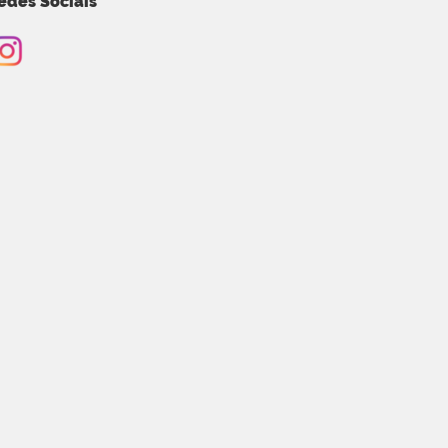
edes Sociais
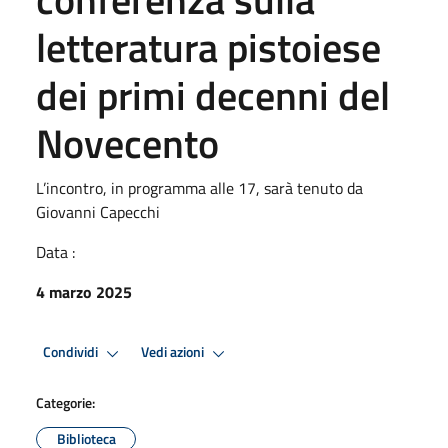
letteratura pistoiese
dei primi decenni del
Novecento
L’incontro, in programma alle 17, sarà tenuto da
Giovanni Capecchi
Data :
4 marzo 2025
Condividi
Vedi azioni
Categorie:
Biblioteca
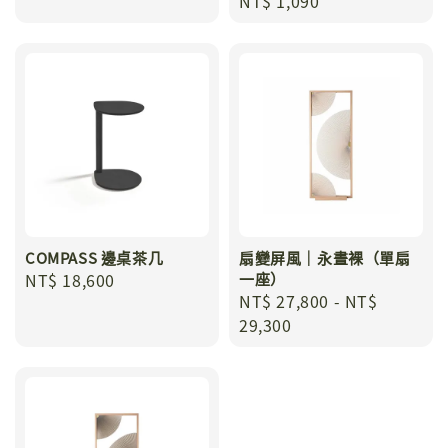
Regular
NT$ 1,090
price
COMPASS 邊桌茶几
扇變屏風｜永晝裸（單扇
Regular
NT$ 18,600
一座）
Regular
NT$ 27,800
-
NT$
price
price
29,300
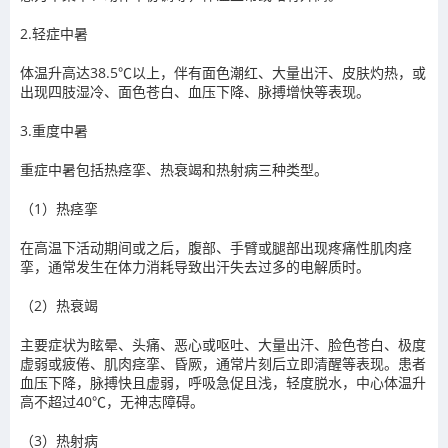
2.轻症中暑
体温升高达38.5℃以上，伴有面色潮红、大量出汗、皮肤灼热，或
出现四肢湿冷、面色苍白、血压下降、脉搏增快等表现。
3.重度中暑
重症中暑包括热痉挛、热衰竭和热射病三种类型。
（1）热痉挛
在高温下活动期间或之后，腹部、手臂或腿部出现疼痛性肌肉痉
挛，通常发生在体力消耗导致出汗失去过多的电解质时。
（2）热衰竭
主要症状为眩晕、头痛、恶心或呕吐、大量出汗、脸色苍白、极度
虚弱或疲倦、肌肉痉挛、昏厥，通常片刻后立即清醒等表现。患者
血压下降，脉搏快且虚弱，呼吸急促且浅，轻度脱水，中心体温升
高不超过40℃，无神志障碍。
（3）热射病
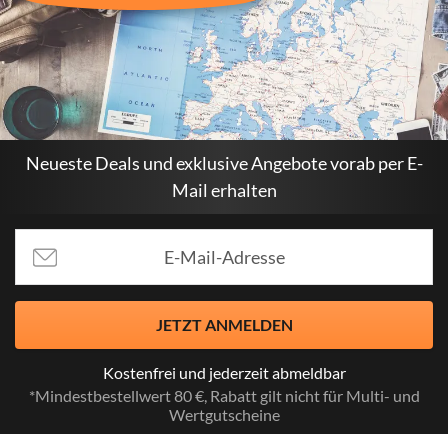
Neueste Deals und exklusive Angebote vorab per E-
Mail erhalten
JETZT ANMELDEN
Kostenfrei und jederzeit abmeldbar
*Mindestbestellwert 80 €, Rabatt gilt nicht für Multi- und
Wertgutscheine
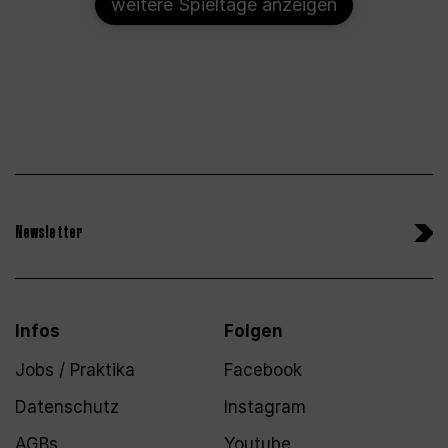
weitere Spieltage anzeigen
Newsletter
Infos
Folgen
Jobs / Praktika
Facebook
Datenschutz
Instagram
AGBs
Youtube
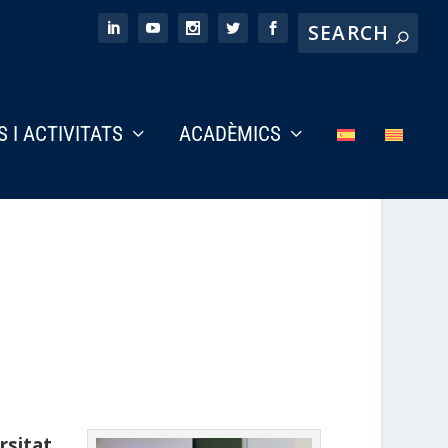
S I ACTIVITATS
ACADÈMICS
rsitat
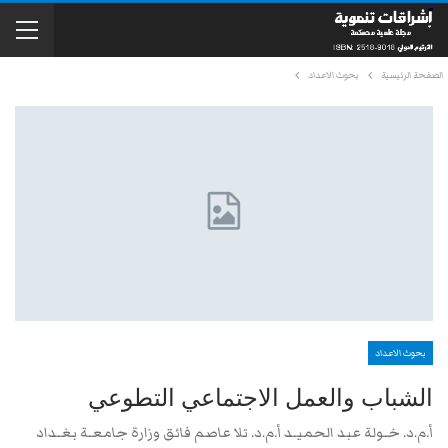
الصفحة الرئيسية
بحوث الاعداد
بحوث الاعداد
الشباب والعمل الاجتماعي التطوعي
أ.م.د. خـولة عبد الحميـد أ.م.د. تلا عاصم فائق وزارة جامعـة بغـداد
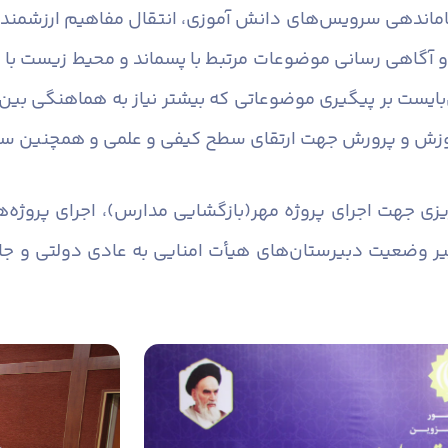
 ساماندهی سرویس‌های دانش آموزی، انتقال مفاهیم ارزشمند 
گاهی رسانی موضوعات مرتبط با پسماند و محیط زیست با مد
بایست بر پیگیری موضوعاتی که بیشتر نیاز به هماهنگی بین
وزش و پرورش جهت ارتقای سطح کیفی و علمی و همچنین ساخ
یزی جهت اجرای پروژه مهر(بازگشایی مدارس)، اجرای پروژه‌
وضعیت دبیرستان‌‌های هیأت امنایی به عادی دولتی و جا 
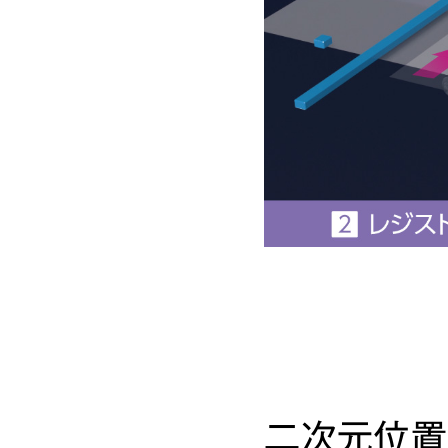
二次元位置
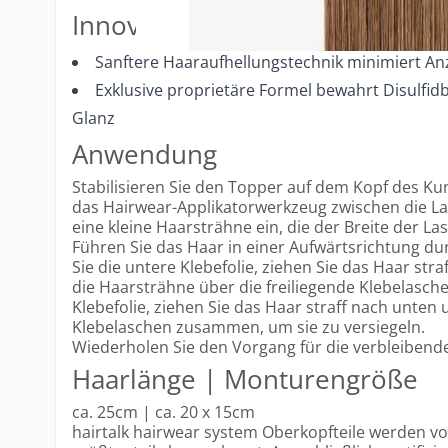
Innovative Technologie
Sanftere Haaraufhellungstechnik minimiert A
Exklusive proprietäre Formel bewahrt Disulfid
Glanz
Anwendung
Stabilisieren Sie den Topper auf dem Kopf des Kun
das Hairwear-Applikatorwerkzeug zwischen die La
eine kleine Haarsträhne ein, die der Breite der L
Führen Sie das Haar in einer Aufwärtsrichtung du
Sie die untere Klebefolie, ziehen Sie das Haar str
die Haarsträhne über die freiliegende Klebelasche
Klebefolie, ziehen Sie das Haar straff nach unten 
Klebelaschen zusammen, um sie zu versiegeln.
Wiederholen Sie den Vorgang für die verbleiben
Haarlänge | Monturengröße
ca. 25cm | ca. 20 x 15cm
hairtalk hairwear system Oberkopfteile werden v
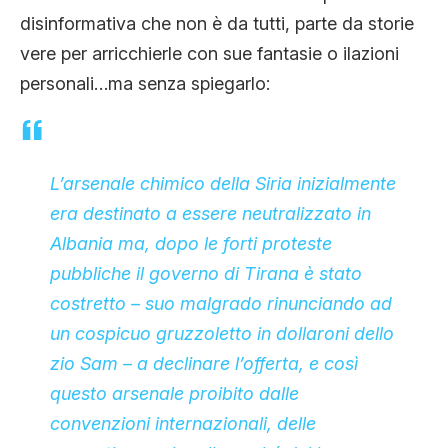
disinformativa che non è da tutti, parte da storie
vere per arricchierle con sue fantasie o ilazioni
personali…ma senza spiegarlo:
L’arsenale chimico della Siria inizialmente
era destinato a essere neutralizzato in
Albania ma, dopo le forti proteste
pubbliche il governo di Tirana è stato
costretto – suo malgrado rinunciando ad
un cospicuo gruzzoletto in dollaroni dello
zio Sam – a declinare l’offerta, e così
questo arsenale proibito dalle
convenzioni internazionali, delle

###

Look through the entries above for the word "Haarsträhne". Copy every line where it shows up.

eine kleine Haarsträhne ein, die der Breite der L
die Haarsträhne über die freiliegende Klebelasche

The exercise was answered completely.